The short answer to this question is, if you believe your model wins on quality, and you think you have the best model, then the incentive is that portability would be a growth lever. Users can try your product without abandoning their context elsewhere, and then ideally, they will stay with you. So, if you’re sitting in one of these C-suites in one of these companies, you want an ecosystem that favors portability. It gives users a chance to try your product, and it brings more users to you.
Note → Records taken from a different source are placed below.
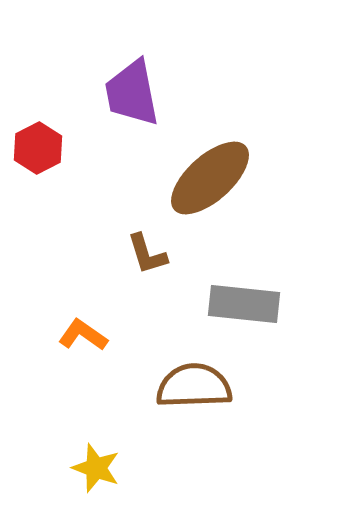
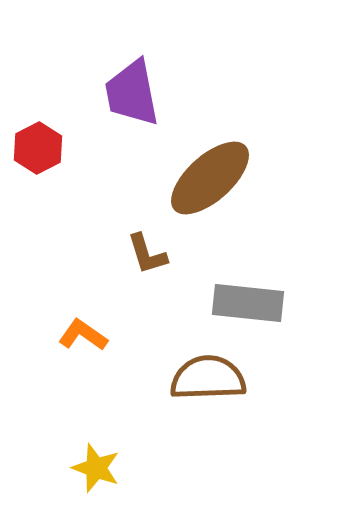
gray rectangle: moved 4 px right, 1 px up
brown semicircle: moved 14 px right, 8 px up
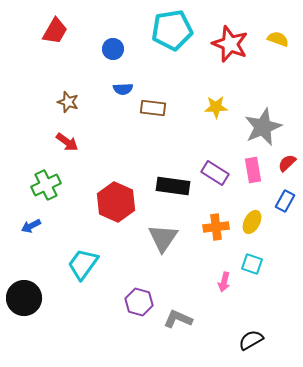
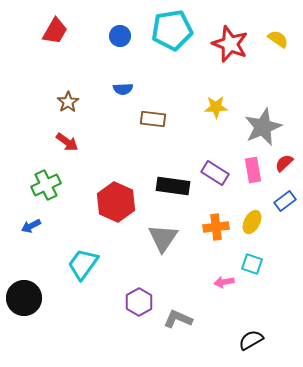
yellow semicircle: rotated 15 degrees clockwise
blue circle: moved 7 px right, 13 px up
brown star: rotated 20 degrees clockwise
brown rectangle: moved 11 px down
red semicircle: moved 3 px left
blue rectangle: rotated 25 degrees clockwise
pink arrow: rotated 66 degrees clockwise
purple hexagon: rotated 16 degrees clockwise
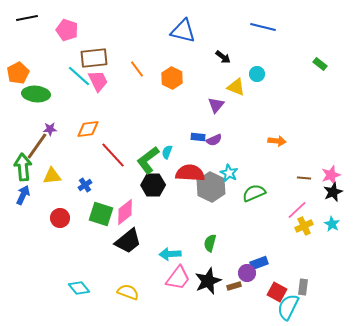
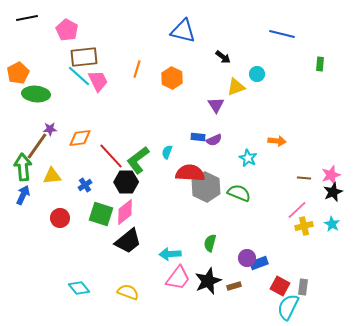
blue line at (263, 27): moved 19 px right, 7 px down
pink pentagon at (67, 30): rotated 10 degrees clockwise
brown rectangle at (94, 58): moved 10 px left, 1 px up
green rectangle at (320, 64): rotated 56 degrees clockwise
orange line at (137, 69): rotated 54 degrees clockwise
yellow triangle at (236, 87): rotated 42 degrees counterclockwise
purple triangle at (216, 105): rotated 12 degrees counterclockwise
orange diamond at (88, 129): moved 8 px left, 9 px down
red line at (113, 155): moved 2 px left, 1 px down
green L-shape at (148, 160): moved 10 px left
cyan star at (229, 173): moved 19 px right, 15 px up
black hexagon at (153, 185): moved 27 px left, 3 px up
gray hexagon at (211, 187): moved 5 px left
green semicircle at (254, 193): moved 15 px left; rotated 45 degrees clockwise
yellow cross at (304, 226): rotated 12 degrees clockwise
purple circle at (247, 273): moved 15 px up
red square at (277, 292): moved 3 px right, 6 px up
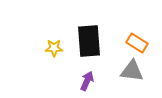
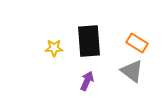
gray triangle: rotated 30 degrees clockwise
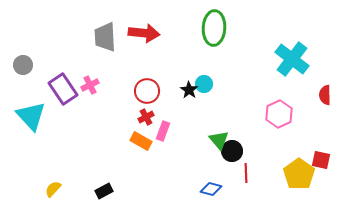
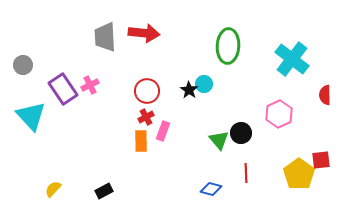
green ellipse: moved 14 px right, 18 px down
orange rectangle: rotated 60 degrees clockwise
black circle: moved 9 px right, 18 px up
red square: rotated 18 degrees counterclockwise
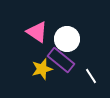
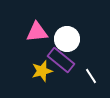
pink triangle: rotated 40 degrees counterclockwise
yellow star: moved 2 px down
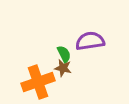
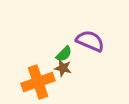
purple semicircle: rotated 32 degrees clockwise
green semicircle: rotated 72 degrees clockwise
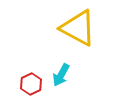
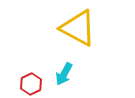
cyan arrow: moved 3 px right, 1 px up
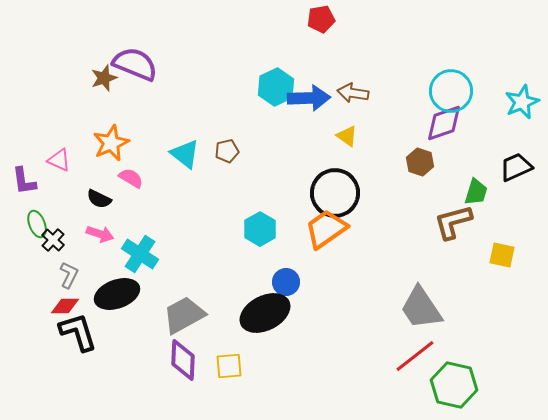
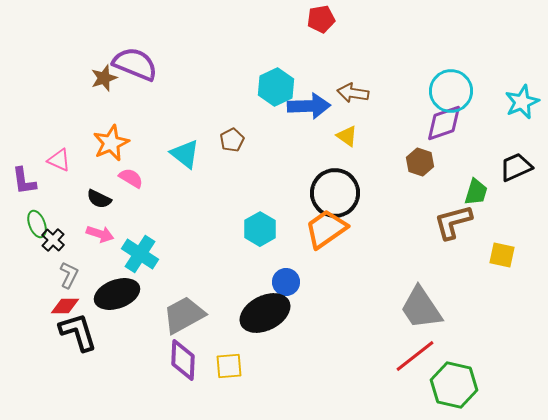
blue arrow at (309, 98): moved 8 px down
brown pentagon at (227, 151): moved 5 px right, 11 px up; rotated 15 degrees counterclockwise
So, I think one interesting aspect to this right now is that there’s this consensus that a lot of the leading models generally are of a similar high quality.
There are also trade-offs because there are potential security and liability issues that come when data is moving more freely and quickly; things like prompt injections, authentication gaps, etc., but I think for the most part, portability is a way to ensure a much more competitive market and ecosystem.
Prem: I think the other thing I would say is it would be interesting to encourage, by economists and others, the market research that looks at which sectors and which types of users specifically are demanding the use of multiple tools simultaneously, and then [to map] which of those specifically want portability among them. So, I’m very curious to know who, right now, and who in the coming years is going to be pushing portability the hardest.
Matt: And one last thing to tie it back to the paper is that MCP does play a role here. It plays up the tension, that MCP can be a technology that that enhances portability, and this idea that with standardization, and the ability for all these different systems to have equal access, to plug into all these different tools, it gets at that idea of a competitive ecosystem that access to data can level the playing field and gives smaller systems a chance to have the same access that the leading frontier systems do.